Among the bone eaters : encounters with hyenas in Harar
Biologists studying large carnivores in wild places usually do so from a distance, using telemetry and noninvasive methods of data collection. So what happens when an anthropologist studies a clan of spotted hyenas, Africa's second-largest carnivores, up close—and in a city of a hundred thousand inhabitants? In Among the Bone Eaters, Marcus Baynes-Rock takes us to the ancient city of Harar in Ethiopia, where the gey waraba (hyenas of the city) are welcome in the streets and appreciated by the locals for the protection they provide from harmful spirits and dangerous \"mountain\" hyenas.
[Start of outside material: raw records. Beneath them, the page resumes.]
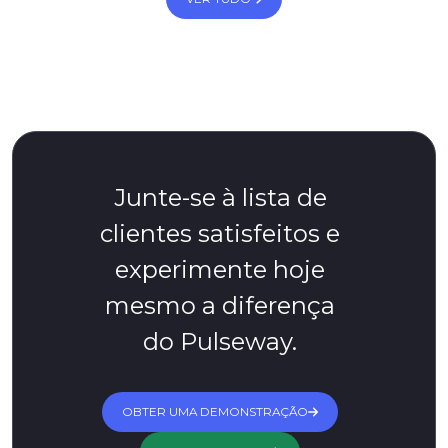
Junte-se à lista de
clientes satisfeitos e
experimente hoje
mesmo a diferença
do Pulseway.
OBTER UMA DEMONSTRAÇÃO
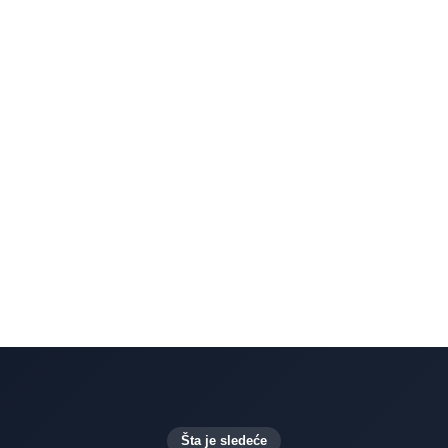
izveštavanje
platform
uirano procenjujte
oblasti za poboljšan
ražavaju promene u
vidljivi svim
enadžere, kako bi
Šta je sledeće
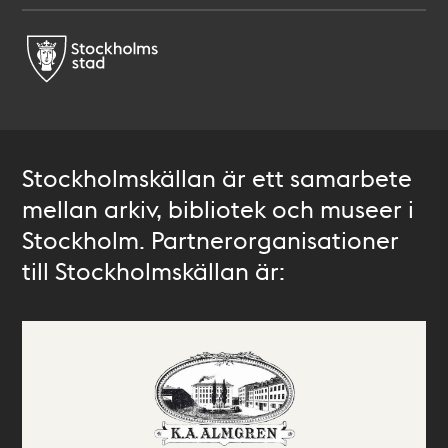
Stockholmskällan är ett samarbete
mellan arkiv, bibliotek och museer i
Stockholm. Partnerorganisationer
till Stockholmskällan är:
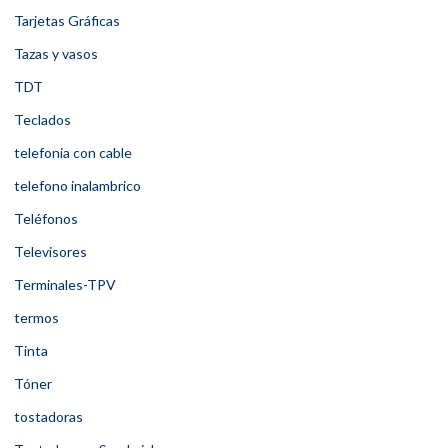
Tarjetas Gráficas
Tazas y vasos
TDT
Teclados
telefonia con cable
telefono inalambrico
Teléfonos
Televisores
Terminales-TPV
termos
Tinta
Tóner
tostadoras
They've even become a local tourist attraction. At the start of his research in Harar, Baynes-Rock contended with difficult conditions, stone-throwing children, intransigent bureaucracy, and wary hyena subjects intent on avoiding people. After months of frustration, three young hyenas drew him into the hidden world of the Sofi clan. He discovered the elements of a hyena's life, from the delectability of dead livestock and the nuisance of dogs to the unbounded thrill of hyena chase-play under the light of a full moon. Baynes-Rock's personal relations with the hyenas from the Sofi clan expand the conceptual boundaries of human-animal relations. This is multispecies ethnography that reveals its messy, intersubjective, dangerously transformative potential.